-
Notifications
You must be signed in to change notification settings - Fork 56
Description
The Viewstamped Replication Revisited paper in Section 4.2 requires that:
When a replica recovers after a crash it cannot participate in request processing and view changes until it has a state at least as recent as when it failed. If it could participate sooner than this, the system can fail. For example, if it forgets that it prepared some operation, this operation might then be known to fewer than a quorum of replicas even though it committed, which could cause the operation to be forgotten in a view change.
However, I believe there may be a bug in https://github.com/UWSysLab/tapir/blob/master/replication/vr/replica.cc#L833-L835 where a replica in recovery status is allowed by the implementation to participate in a higher view change, leading to data loss.

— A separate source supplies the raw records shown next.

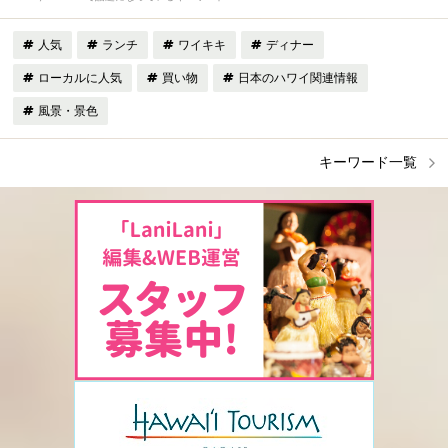
人気
ランチ
ワイキキ
ディナー
ローカルに人気
買い物
日本のハワイ関連情報
風景・景色
キーワード一覧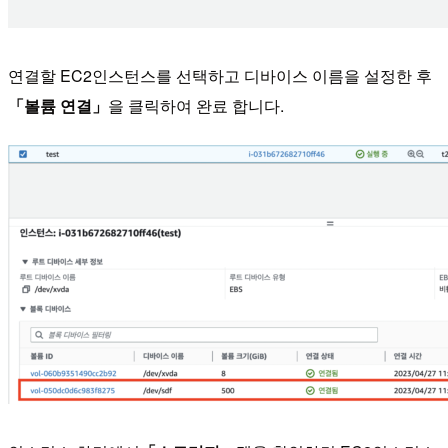
연결할 EC2인스턴스를 선택하고 디바이스 이름을 설정한 후
「볼륨 연결」
을 클릭하여 완료 합니다.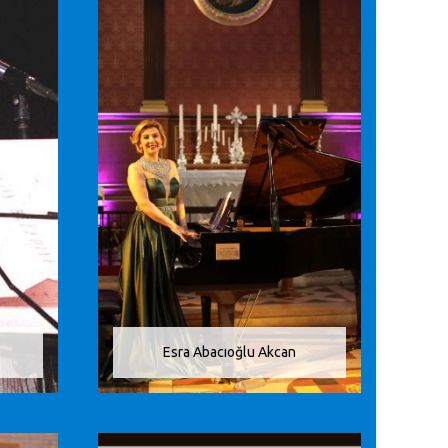
Esra Abacıoğlu Akcan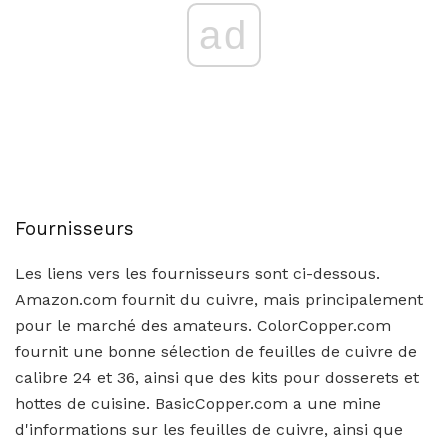
ad
Fournisseurs
Les liens vers les fournisseurs sont ci-dessous.
Amazon.com fournit du cuivre, mais principalement
pour le marché des amateurs. ColorCopper.com
fournit une bonne sélection de feuilles de cuivre de
calibre 24 et 36, ainsi que des kits pour dosserets et
hottes de cuisine. BasicCopper.com a une mine
d'informations sur les feuilles de cuivre, ainsi que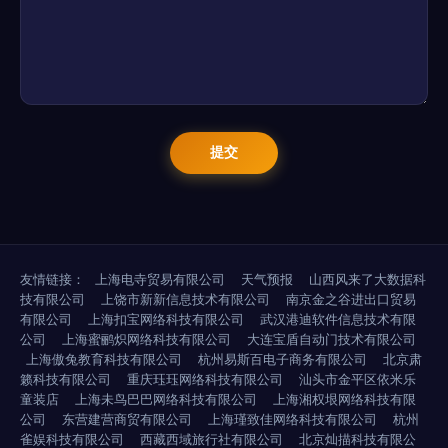
友情链接：
上海电寺贸易有限公司
天气预报
山西风来了大数据科
技有限公司
上饶市新新信息技术有限公司
南京金之谷进出口贸易
有限公司
上海扣宝网络科技有限公司
武汉港迪软件信息技术有限
公司
上海蜜鹂炽网络科技有限公司
大连宝盾自动门技术有限公司
上海傲兔教育科技有限公司
杭州易斯百电子商务有限公司
北京肃
籁科技有限公司
重庆珏珏网络科技有限公司
汕头市金平区依米乐
童装店
上海未鸟巴巴网络科技有限公司
上海湘权垠网络科技有限
公司
东营建营商贸有限公司
上海瑾致佳网络科技有限公司
杭州
雀娱科技有限公司
西藏西域旅行社有限公司
北京灿描科技有限公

I found this while working on TigerBeetle's implementation of Viewstamped Replication, as I was doing a survey of existing implementations. By the way, Tapir's implementation of VSR is really nice and clean.
On a similar note, if anyone is interested, we just launched a $20k consensus challenge over at https://github.com/coilhq/viewstamped-replication-made-famous, where if you can find a correctness bug in an implementation of VSR you could earn bounties of up to $3,000.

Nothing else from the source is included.